**Given data**
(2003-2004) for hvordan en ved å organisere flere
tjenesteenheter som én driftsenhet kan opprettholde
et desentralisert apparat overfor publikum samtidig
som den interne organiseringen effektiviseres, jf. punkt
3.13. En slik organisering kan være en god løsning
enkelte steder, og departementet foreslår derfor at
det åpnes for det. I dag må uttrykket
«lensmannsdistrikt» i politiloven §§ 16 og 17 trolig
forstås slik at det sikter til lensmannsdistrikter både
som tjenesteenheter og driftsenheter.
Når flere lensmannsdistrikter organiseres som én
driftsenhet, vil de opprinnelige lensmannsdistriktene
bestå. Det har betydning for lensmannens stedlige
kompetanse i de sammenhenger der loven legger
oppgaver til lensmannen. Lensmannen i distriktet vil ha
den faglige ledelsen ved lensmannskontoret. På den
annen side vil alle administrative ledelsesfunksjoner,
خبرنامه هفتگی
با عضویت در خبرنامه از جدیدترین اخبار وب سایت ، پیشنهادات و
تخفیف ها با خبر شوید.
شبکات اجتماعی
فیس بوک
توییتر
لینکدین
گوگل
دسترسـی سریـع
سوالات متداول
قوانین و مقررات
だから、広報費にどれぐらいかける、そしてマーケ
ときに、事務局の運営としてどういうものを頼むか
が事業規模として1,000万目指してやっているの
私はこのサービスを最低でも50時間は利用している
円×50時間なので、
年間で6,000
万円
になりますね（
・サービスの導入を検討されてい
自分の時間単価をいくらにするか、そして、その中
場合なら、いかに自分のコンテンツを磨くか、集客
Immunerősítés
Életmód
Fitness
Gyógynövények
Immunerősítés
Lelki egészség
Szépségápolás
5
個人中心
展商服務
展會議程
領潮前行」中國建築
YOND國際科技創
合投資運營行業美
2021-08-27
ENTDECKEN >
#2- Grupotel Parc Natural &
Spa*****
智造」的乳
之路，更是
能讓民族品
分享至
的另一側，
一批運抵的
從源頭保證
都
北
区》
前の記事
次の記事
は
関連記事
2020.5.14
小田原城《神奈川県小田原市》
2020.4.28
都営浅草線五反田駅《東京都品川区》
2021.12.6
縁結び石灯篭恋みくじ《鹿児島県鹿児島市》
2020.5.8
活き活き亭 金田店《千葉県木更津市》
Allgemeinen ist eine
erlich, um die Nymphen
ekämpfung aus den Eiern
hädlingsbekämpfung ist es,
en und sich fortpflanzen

**What is expected**
Using the listing above, return word for word each line from the one that has "bestå. Det har" through the one that has "دسترسـی سریـع", and no line outside that range.

**Written response**
bestå. Det har betydning for lensmannens stedlige
kompetanse i de sammenhenger der loven legger
oppgaver til lensmannen. Lensmannen i distriktet vil ha
den faglige ledelsen ved lensmannskontoret. På den
annen side vil alle administrative ledelsesfunksjoner,
خبرنامه هفتگی
با عضویت در خبرنامه از جدیدترین اخبار وب سایت ، پیشنهادات و
تخفیف ها با خبر شوید.
شبکات اجتماعی
فیس بوک
توییتر
لینکدین
گوگل
دسترسـی سریـع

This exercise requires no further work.